Cenozoic Park: Cloning the Tasmanian Tiger

Mirk writes "The Australian Museum reports a breakthrough in their plans to clone the Tasmanian Tiger. The ``tiger'', actually a carnivorous marsupial, became extinct in 1936, when the last known specimen died in captivity. Er, did I say ``extinct''? Now it looks like what everyone thought was an extinction may be ``a 70-year hiccup'', to quote the press release. The museum's Evolutionary Biology Unit have successfully replicated individual Tasmanian Tiger genes using a process known as PCR (Polymerase Chain Reaction)."

How PCR works (b/c I'm bored)

[sam_handelman]

I'm capped, and yet I still whore.

DNA, as I'm sure we all know, is double stranded. One strand is a complement of the other. A complements T and C complements G. So, if one strand is:
5' ATTTC 3'

then the other strand is:
3' TAAAG 5'

The DNA is "read" from 5' to 3'. 5' and 3' refer to particular atoms on the sugar backbone that are attached to one another via a phosphate.

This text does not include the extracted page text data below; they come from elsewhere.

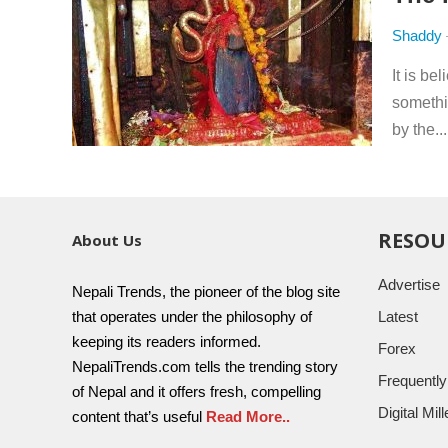
Shaddy
It is be
somethi
by the..
RESOU
About Us
Advertise
Nepali Trends, the pioneer of the blog site
that operates under the philosophy of
Latest
keeping its readers informed.
Forex
NepaliTrends.com tells the trending story
Frequentl
of Nepal and it offers fresh, compelling
Digital Mi
content that’s useful
Read More..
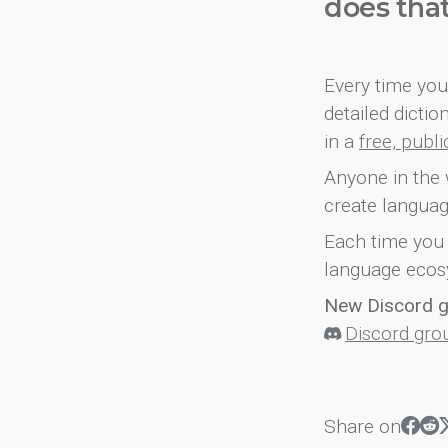
does tha
Every time you 
detailed dicti
in a
free, publ
Anyone in the 
create languag
Each time you 
language ecos
New Discord 
Discord gro
Share on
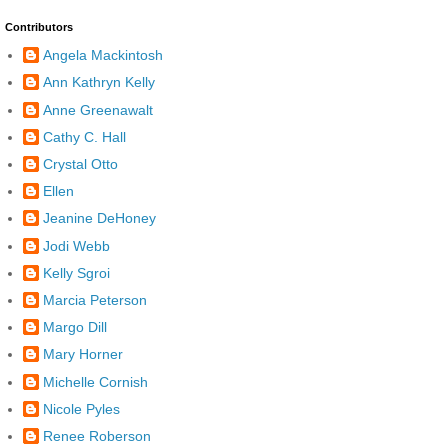
Contributors
Angela Mackintosh
Ann Kathryn Kelly
Anne Greenawalt
Cathy C. Hall
Crystal Otto
Ellen
Jeanine DeHoney
Jodi Webb
Kelly Sgroi
Marcia Peterson
Margo Dill
Mary Horner
Michelle Cornish
Nicole Pyles
Renee Roberson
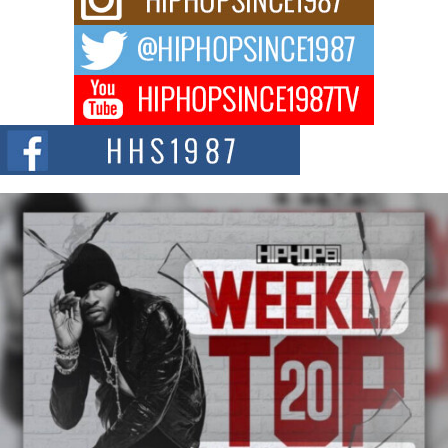
After the Obey Juice Instagram Hack
A Story of Persistence in the Digital Age In today’s music industry, artists are
expected...
BLAKTRILOGY Vol. 3 Compilation is in the Works –
Celebrating 20 Years of Redefining Indie Music
NEW JERSEY – OHIO — July 30, 2026 — Rhasun, founder of New Jersey-
and...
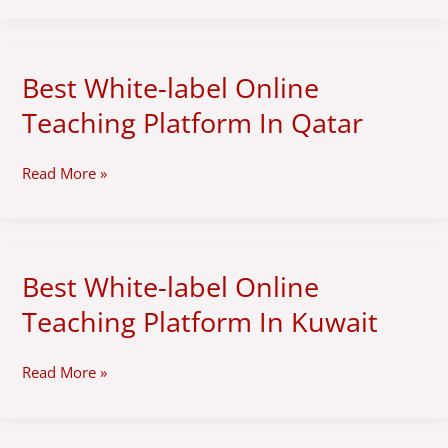
In
Oman
Best White-label Online
Best
White-
Teaching Platform In Qatar
label
Online
Teaching
Read More »
Platform
In
Qatar
Best White-label Online
Best
White-
Teaching Platform In Kuwait
label
Online
Teaching
Read More »
Platform
In
Kuwait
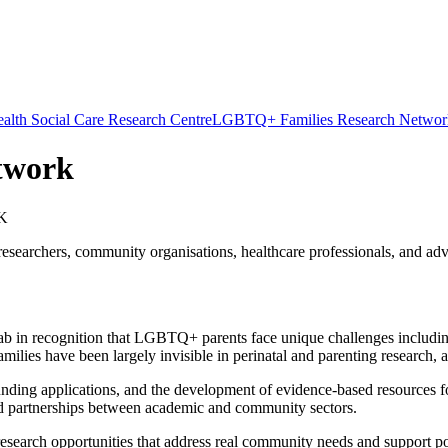
alth Social Care Research Centre
LGBTQ+ Families Research Networ
twork
UK
archers, community organisations, healthcare professionals, and advo
 in recognition that LGBTQ+ parents face unique challenges including l
es have been largely invisible in perinatal and parenting research, an
funding applications, and the development of evidence-based resources 
build partnerships between academic and community sectors.
esearch opportunities that address real community needs and support p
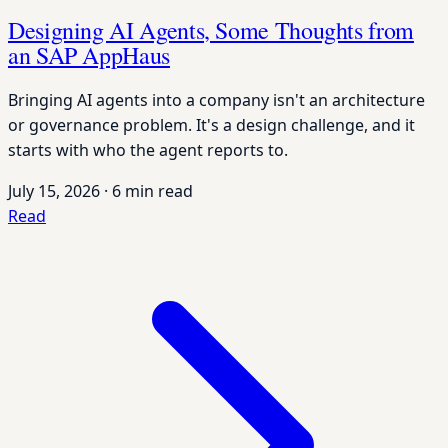
Designing AI Agents, Some Thoughts from
an SAP AppHaus
Bringing AI agents into a company isn't an architecture
or governance problem. It's a design challenge, and it
starts with who the agent reports to.
July 15, 2026
·
6 min read
Read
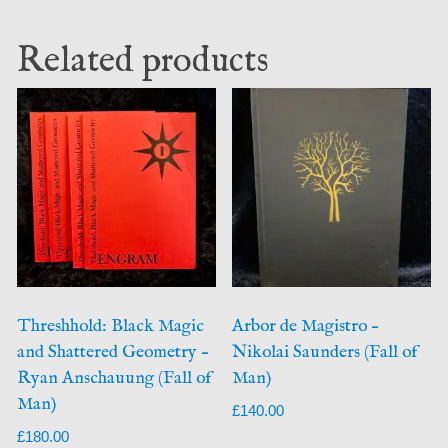
Related products
Threshhold: Black Magic
Arbor de Magistro –
and Shattered Geometry –
Nikolai Saunders (Fall of
Ryan Anschauung (Fall of
Man)
Man)
£
140.00
£
180.00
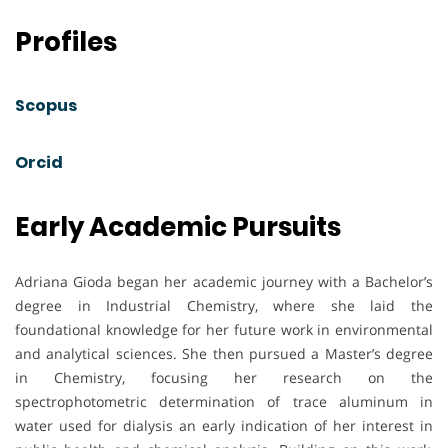
Profiles
Scopus
Orcid
Early Academic Pursuits
Adriana Gioda began her academic journey with a Bachelor’s
degree in Industrial Chemistry, where she laid the
foundational knowledge for her future work in environmental
and analytical sciences. She then pursued a Master’s degree
in Chemistry, focusing her research on the
spectrophotometric determination of trace aluminum in
water used for dialysis an early indication of her interest in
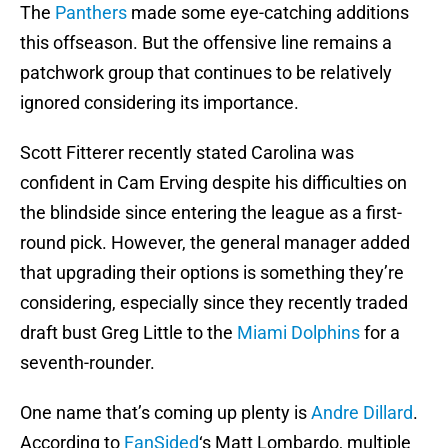
The
Panthers
made some eye-catching additions
this offseason. But the offensive line remains a
patchwork group that continues to be relatively
ignored considering its importance.
Scott Fitterer recently stated Carolina was
confident in Cam Erving despite his difficulties on
the blindside since entering the league as a first-
round pick. However, the general manager added
that upgrading their options is something they’re
considering, especially since they recently traded
draft bust Greg Little to the
Miami Dolphins
for a
seventh-rounder.
One name that’s coming up plenty is
Andre Dillard
.
According to
FanSided
‘s Matt Lombardo, multiple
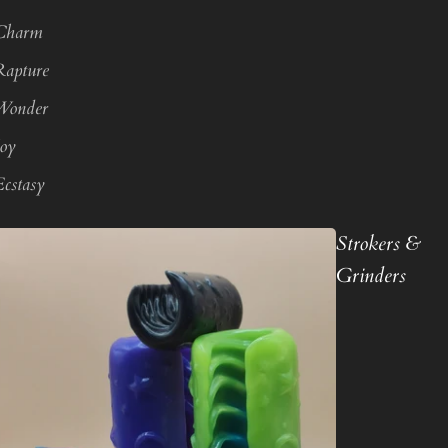
Charm
Rapture
Wonder
Joy
Ecstasy
Strokers &
Grinders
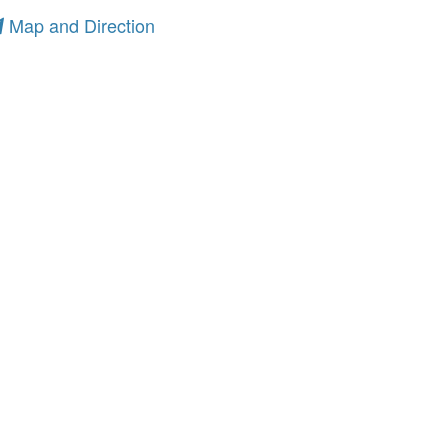
Map and Direction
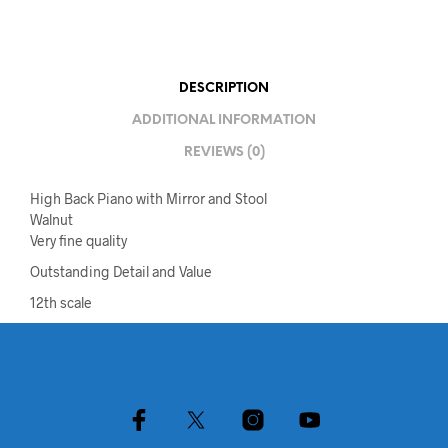
DESCRIPTION
ADDITIONAL INFORMATION
REVIEWS (0)
High Back Piano with Mirror and Stool
Walnut
Very fine quality
Outstanding Detail and Value
12th scale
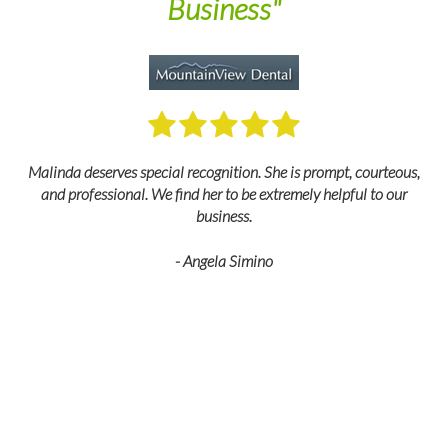
Business"
M
Malinda deserves special recognition. She is prompt, courteous,
and professional. We find her to be extremely helpful to our
business.
- Angela Simino
p
r
eir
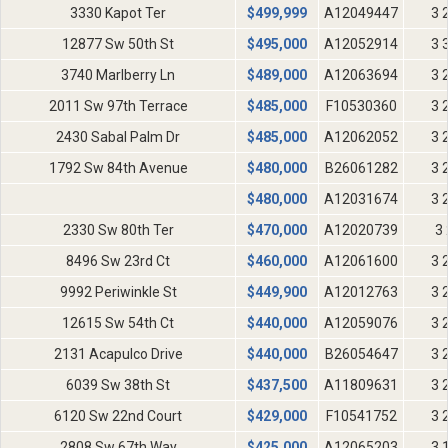
3330 Kapot Ter
$
499,999
A12049447
3 
12877 Sw 50th St
$
495,000
A12052914
3 
3740 Marlberry Ln
$
489,000
A12063694
3 
2011 Sw 97th Terrace
$
485,000
F10530360
3 
2430 Sabal Palm Dr
$
485,000
A12062052
3 
1792 Sw 84th Avenue
$
480,000
B26061282
3 
$
480,000
A12031674
3 
2330 Sw 80th Ter
$
470,000
A12020739
3 
8496 Sw 23rd Ct
$
460,000
A12061600
3 
9992 Periwinkle St
$
449,900
A12012763
3 
12615 Sw 54th Ct
$
440,000
A12059076
3 
2131 Acapulco Drive
$
440,000
B26054647
3 
6039 Sw 38th St
$
437,500
A11809631
3 
6120 Sw 22nd Court
$
429,000
F10541752
3 
2808 Sw 67th Way
$
425,000
A12065203
3 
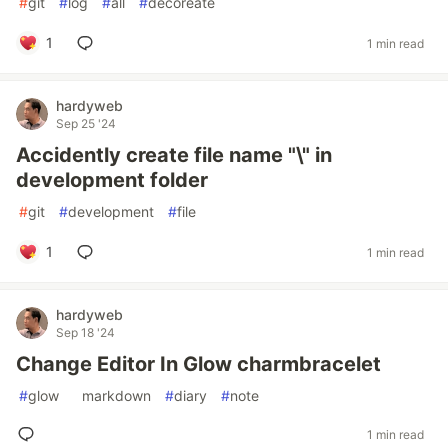
#
git
#
log
#
all
#
decoreate
1
1 min read
hardyweb
Sep 25 '24
Accidently create file name "\" in
development folder
#
git
#
development
#
file
1
1 min read
hardyweb
Sep 18 '24
Change Editor In Glow charmbracelet
#
glow
#
markdown
#
diary
#
note
1 min read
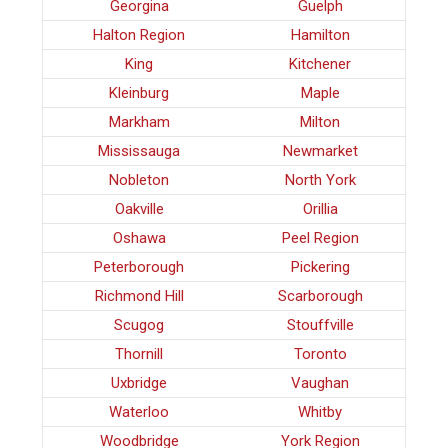
Georgina
Guelph
Halton Region
Hamilton
King
Kitchener
Kleinburg
Maple
Markham
Milton
Mississauga
Newmarket
Nobleton
North York
Oakville
Orillia
Oshawa
Peel Region
Peterborough
Pickering
Richmond Hill
Scarborough
Scugog
Stouffville
Thornill
Toronto
Uxbridge
Vaughan
Waterloo
Whitby
Woodbridge
York Region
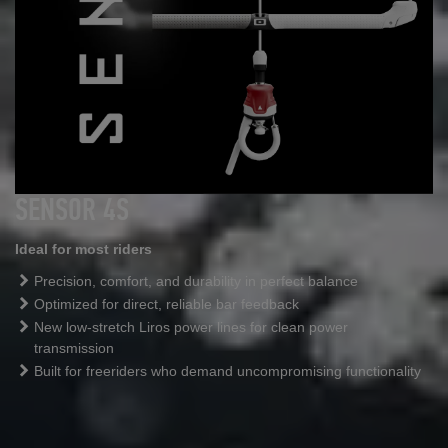
SENSOR 4S
Ideal for most riders
Precision, comfort, and durability in perfect balance
Optimized for direct, reliable bar feedback
New low
‑
stretch Liros power lines for clean power
transmission
Built for freeriders who demand uncompromising functionality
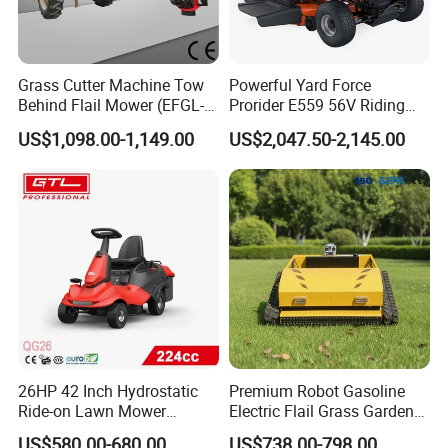
Grass Cutter Machine Tow
Powerful Yard Force
Behind Flail Mower (EFGL-
Prorider E559 56V Riding
135)
Mower with Smart Features
US$1,098.00-1,149.00
US$2,047.50-2,145.00
26HP 42 Inch Hydrostatic
Premium Robot Gasoline
Ride-on Lawn Mower
Electric Flail Grass Garden
Tractor Model QG26
Field Brush Cutting
US$580.00-680.00
US$738.00-798.00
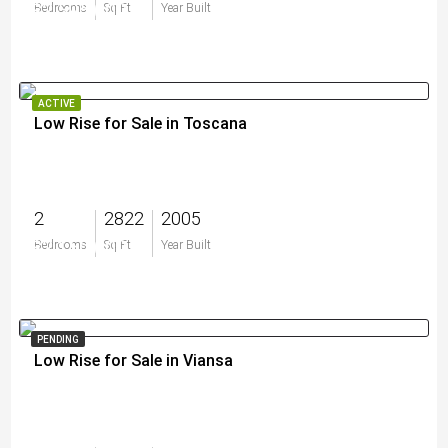
$2,595,000
Bedrooms
Sq Ft
Year Built
ACTIVE
Low Rise for Sale in Toscana
2
2822
2005
$2,150,000
Bedrooms
Sq Ft
Year Built
PENDING
Low Rise for Sale in Viansa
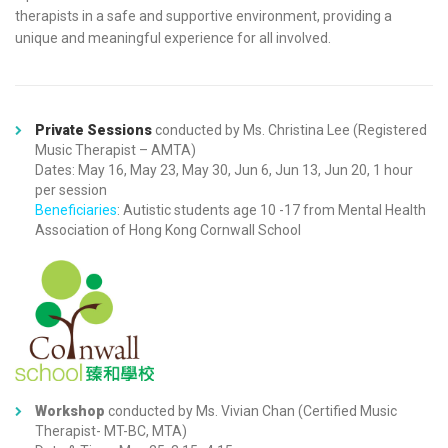
therapists
in a safe and supportive environment, providing a
unique and meaningful experience for all involved.
Private Sessions
conducted by Ms. Christina Lee (Registered
Music Therapist – AMTA)
Dates: May 16, May 23, May 30, Jun 6, Jun 13, Jun 20, 1 hour
per session
Beneficiaries
: Autistic students age 10 -17 from Mental Health
Association of Hong Kong Cornwall School
Workshop
conducted by Ms. Vivian Chan (Certified Music
Therapist- MT-BC, MTA)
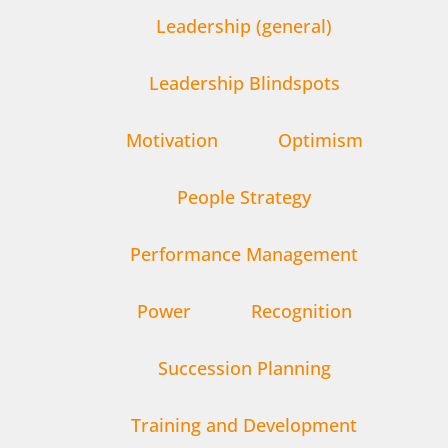
Leadership (general)
Leadership Blindspots
Motivation
Optimism
People Strategy
Performance Management
Power
Recognition
Succession Planning
Training and Development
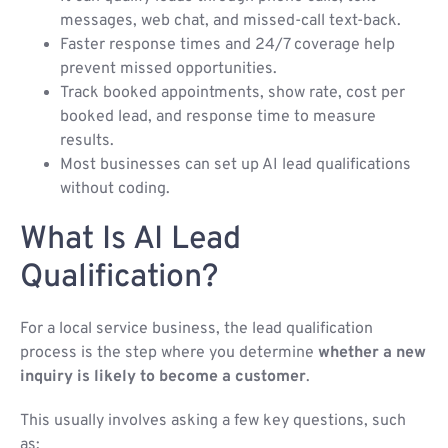
messages, web chat, and missed-call text-back.
Faster response times and 24/7 coverage help
prevent missed opportunities.
Track booked appointments, show rate, cost per
booked lead, and response time to measure
results.
Most businesses can set up AI lead qualifications
without coding.
What Is AI Lead
Qualification?
For a local service business, the lead qualification
process is the step where you determine
whether a new
inquiry is likely to become a customer
.
This usually involves asking a few key questions, such
as:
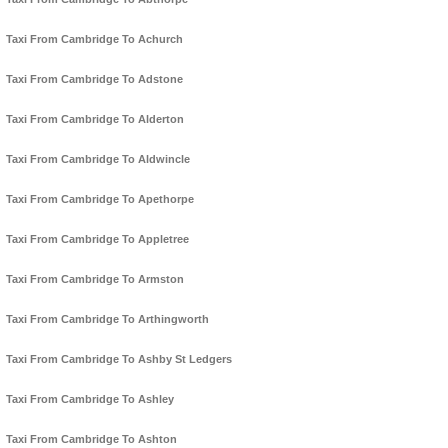
Taxi From Cambridge To Achurch
Taxi From Cambridge To Adstone
Taxi From Cambridge To Alderton
Taxi From Cambridge To Aldwincle
Taxi From Cambridge To Apethorpe
Taxi From Cambridge To Appletree
Taxi From Cambridge To Armston
Taxi From Cambridge To Arthingworth
Taxi From Cambridge To Ashby St Ledgers
Taxi From Cambridge To Ashley
Taxi From Cambridge To Ashton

When DNA is replicated, you split it into two strands:
5' ATTTC 3' and 5' GAAAT 3'

(notice that the two complements read in opposite directions)

and each strand has it's complement added.

5' ATTTC 3' and 5' GAAAT 3'
3' TAAAG 3' and 3' CTTTA 5'

The problem with this is, in order for this happen to DNA, you need an RNA "primer." This primer is a complement to the beggining of what you want to replicate. So, for example, if you have (RNA bases I'm putting in bold. U is the same as T:)

UAA

floating around in solution, which compliments ATT, then any sequence beggining with ATT will be replicated, but other sequences will NOT be replicated, because no RNA primer is available to get them started.

So, if you have a whole mess of DNA, including a piece that you're interested in, which reads:

5' ATTTG (long space........) TCGTC 3'
3' TAAAC (long space........) AGGAG 5'

and you add:
TAAAC and TCGTC

You get a chain reaction; the sequence flanked by the complements of the two things you add (the sequence printed above) is replicated, and then the replication product is replicated, and so on and so on. Other sequences, which are flanked by only one compliment (only ATTTG, say) will be replicated occasionally, but there replication products cannot in turn replicate, so you get no chain reaction.

More history here.

A thermophile (heat loving organism), thermus aquaticus, provided a polymerase (an enzyme which polymerises, that is to say replicates sequences of, nucleic acids like DNA and RNA) that works extremely fast at high temperatures. In general, the higher the temperature you run a reaction at, the faster it goes. However, most biological enzymes (from, say, a person) cease to function when temperatures rise (this is one of the ways heat kills you.) Thermophiles, bacteria that live in geysers and in volcanic ocean vents, have evolved enzymes that continue to function at higher temperatures.